Il disco dell’anno del Tracca è “Conservare in luogo fresco e asciutto” di Angelica Lubian. È uscito nel 2008, e questa è già una contraddizione… ma avendolo scoperto da poche settimane (once again, thanks to Dassioposq!) e avendolo ascoltato a ciclo continuo e senza tregua, ricavandone sempre una sincera emozione, posso affermare senza remore che il disco che ha più di ogni altro segnato il mio 2009 è “Conservare in luogo fresco e asciutto” della giovane musicista, compositrice, cantante friulana Angelica Lubian.
CILFEA è un album interamente autoprodotto, come molte delle cose qualitativamente più interessanti che cercano di farsi strada in un mercato musicale italiano sempre più asfittico e privo di coraggio. Angelica Lubian ha distillato in 54 minuti tredici alambicchi di purissima acquavite, a cui ha saputo conferire toni e sapori molto diversi tra loro. Eclettica, è stato il primo aggettivo che ho pensato dopo aver sentito per la prima volta le sue canzoni sul suo myspace (ci arrivate da
www.angelicalubian.com). Energica, è stato il secondo. Dolce, è stato il terzo. Caustica, è stato il quarto. Bravissima, è stato il quinto.
Dopo aver ricevuto il suo cd (costa 15 euro, lo potete ordinare direttamente a lei e ve lo spedirà a casa in men che non si dica!) mi sono poi reso conto che gli ascolti necessari a carpirne tutte le sfaccettature sono molti. E già questo, in un album di musica leggera italiana odierno, è un risultato non indifferente. Cambia registro con grande facilità, la Lubian, passa con disinvoltura naturale e non esibita dal rock energico alla ballata dagli accenti beatlesiani, dalla canzone jazzata all’onesto pop orecchiabile ma mai banale, curando in maniera maniacale arrangiamenti e testi. E anche all’interno di uno stesso pezzo riesce spesso a sorprendere con variazioni sul tema e finali a sorpresa che suscitano sorrisi ammirati.
Sì, direte voi, ma a chi somiglia? Se proprio non possiamo fare a meno di lanciarci nel gioco poco costruttivo dei paragoni, diciamo pure che la Cantantessa sicula è una delle prime che viene in mente, anche se a me restano vivi in mente alcuni dei migliori accenti della Toffoli sua conterranea e anche la classe e la sensibilità della migliore Donà. Ma se siete a caccia di cloni, cambiate pure canale: a 25 anni Angelica Lubian ha uno stile suo, immediatamente riconoscibile. E scusate se è poco.

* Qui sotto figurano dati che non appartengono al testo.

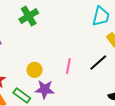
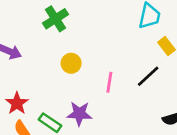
yellow circle: (35, 70) -> (71, 63), moved

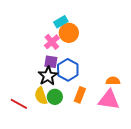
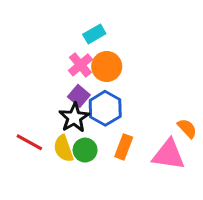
orange circle: (69, 33) -> (107, 67), moved
purple square: (51, 62) -> (79, 96), turned 32
orange semicircle: (113, 81) -> (187, 128), moved, turned 48
red line: (19, 104) -> (29, 142), moved

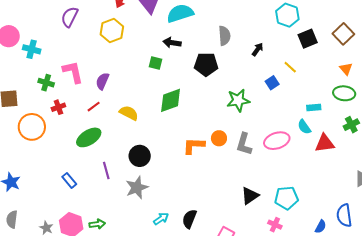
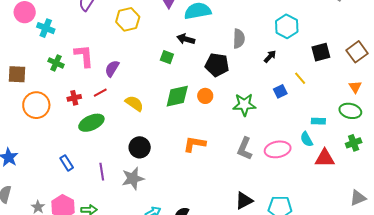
cyan hexagon: (287, 15) -> (287, 26), moved
red cross: (58, 107) -> (74, 98), moved
orange circle: (219, 138) -> (205, 96), moved
purple line: (106, 170) -> (102, 172), moved

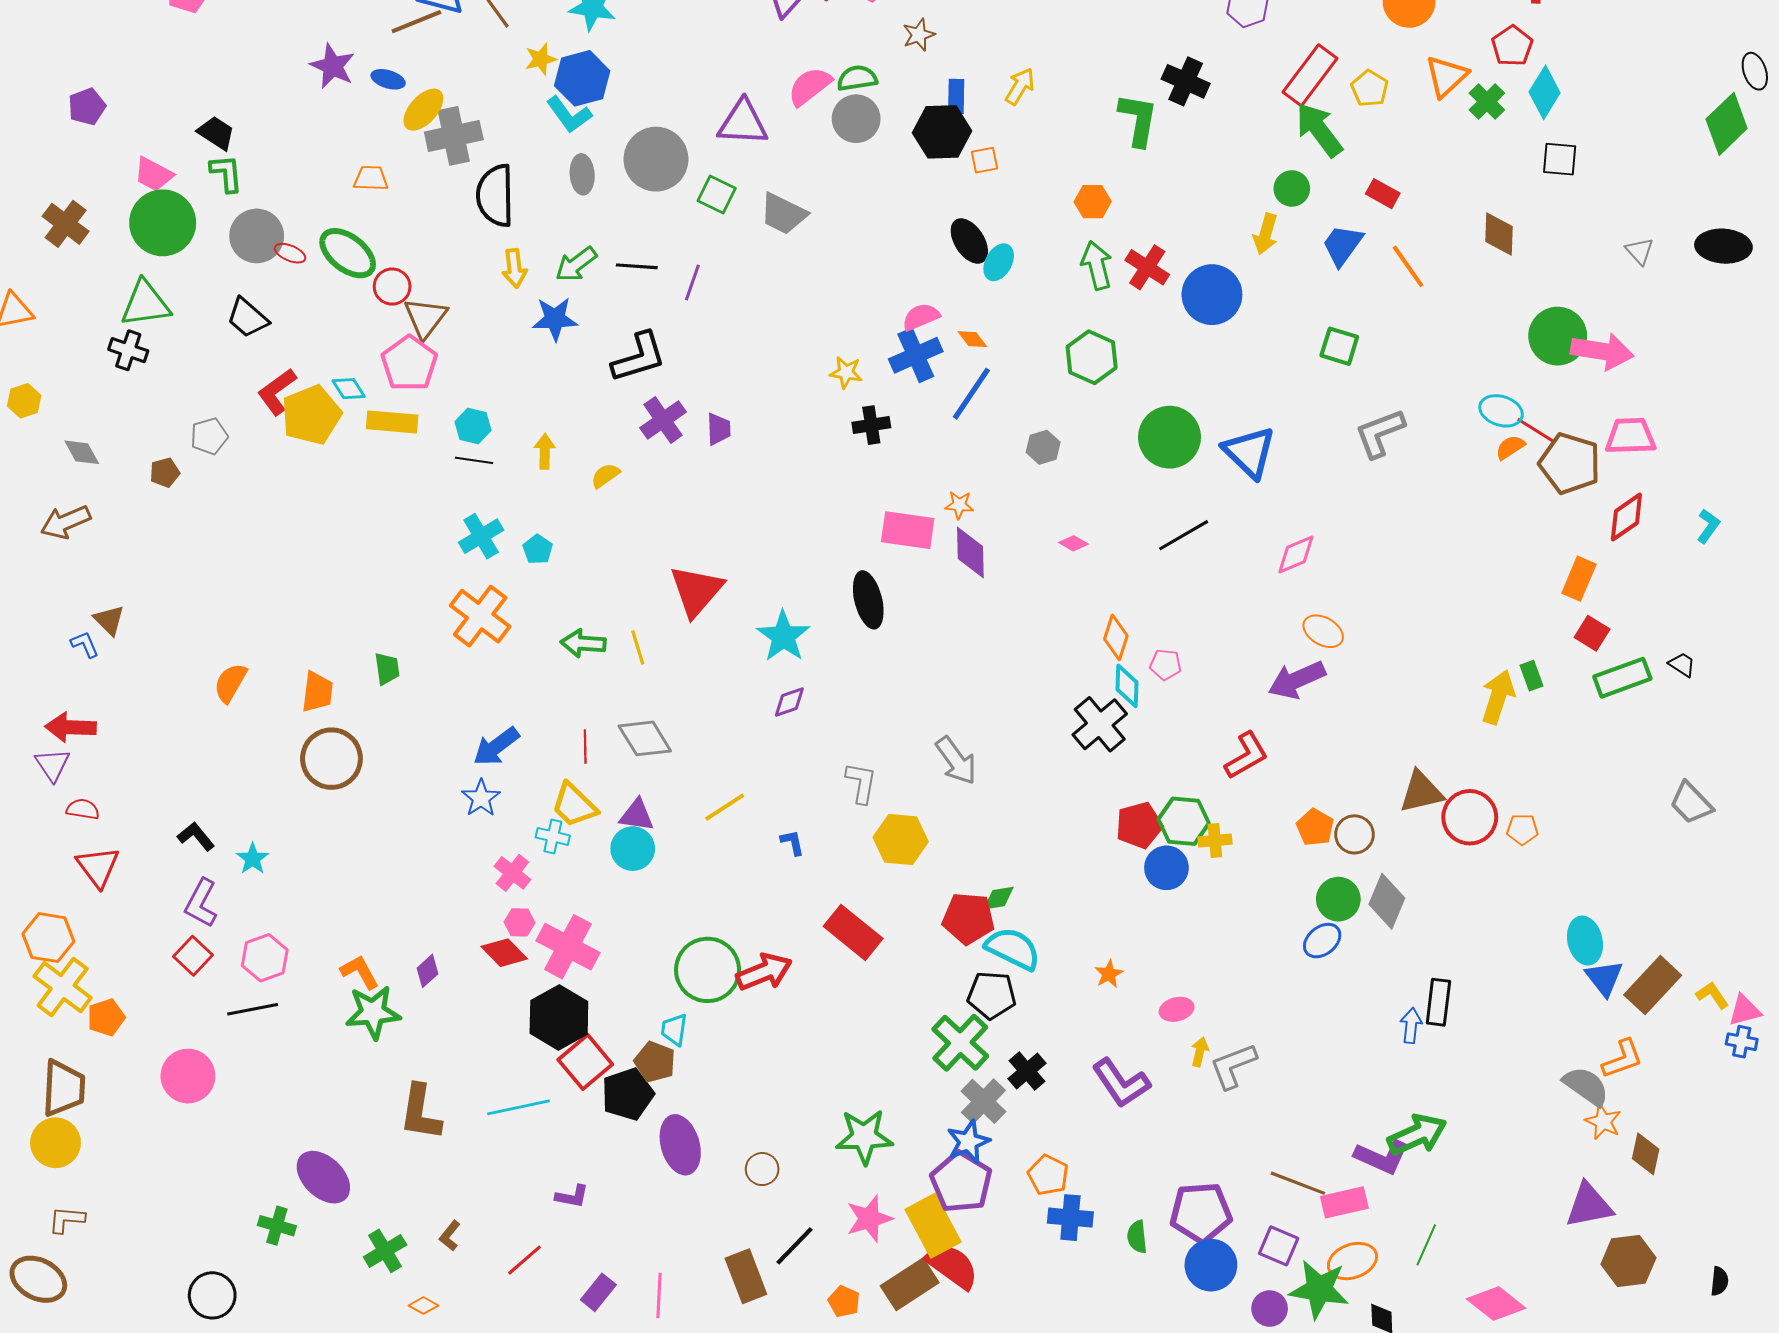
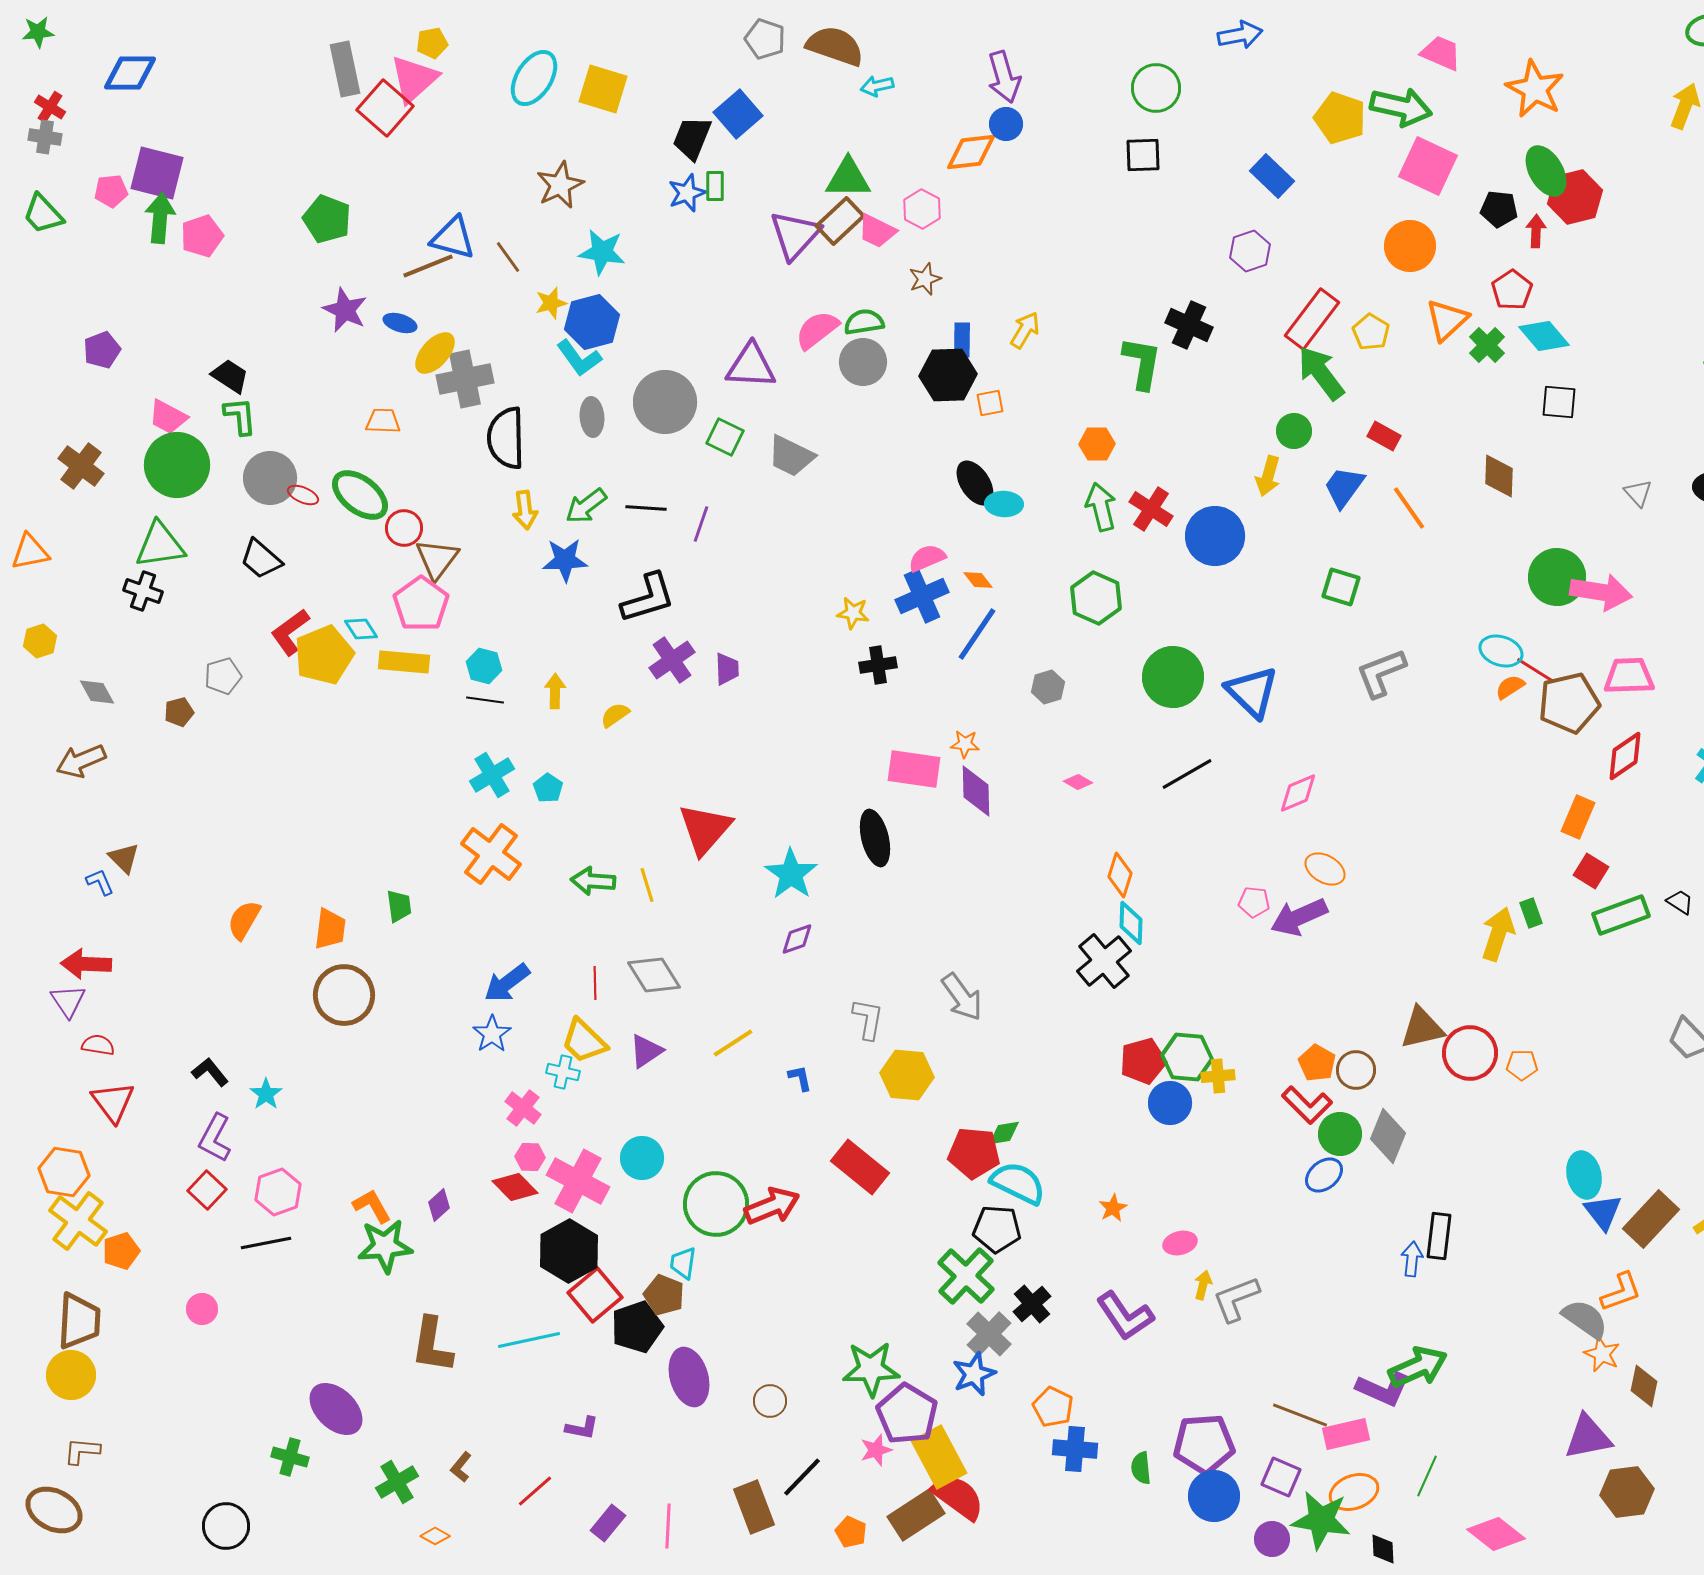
cyan diamond: (1545, 92) -> (1544, 336), turned -72
cyan ellipse: (999, 262) -> (1004, 504), turned 63
brown pentagon: (1570, 463) -> (1569, 703), turned -30
pink pentagon: (1165, 665) -> (1254, 902), moved
red L-shape: (1246, 756) -> (1307, 1105), moved, turned 75
purple triangle: (637, 815) -> (646, 1051), turned -42
cyan circle: (633, 849) -> (642, 1158), moved
pink circle: (188, 1076) -> (202, 1309), size x0.6
purple pentagon: (961, 1182) -> (907, 1414), moved
pink star: (869, 1219) -> (876, 1450), size x0.7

Procedendo con gli ascolti ho cambiato molte volte la rosa dei miei pezzi preferiti del disco, che si è allargata a dismisura. Quasi tutte le canzoni, come già dicevo, meritano reiterati ascolti per essere pienamente apprezzate, data la presenza di dettagli che emergono poco a poco. Le mie preferite? “Mercenaria”, per l’energia e l’incitamento che sprigiona; “Incredibilmente disarmante”, perché mi emoziona e mi commuove ogni volta; “Meteropatica”, perché mi trascina e mi diverte; “Sconosciuto”, perché è una valanga emozionale che cresce ad ogni nota; “Lo spazzolino”, perché è vetriolo e soda caustica; “Mon cher, addio”, perché è un piccolo capolavoro; “Profumo di paglia”, perché ha un finale a sorpresa che a me ha ricordato tanto (nello spirito più che nella forma) “La zappa… il tridente ecc.” di Rino Gaetano. E faccio comunque un torto alle altre canzoni, non citandole.
Angelica suona all’Auditorium Parco della Musica di Roma il prossimo 22 gennaio, in apertura della manifestazione Generazione X: chi non viene è un discografico sanremese!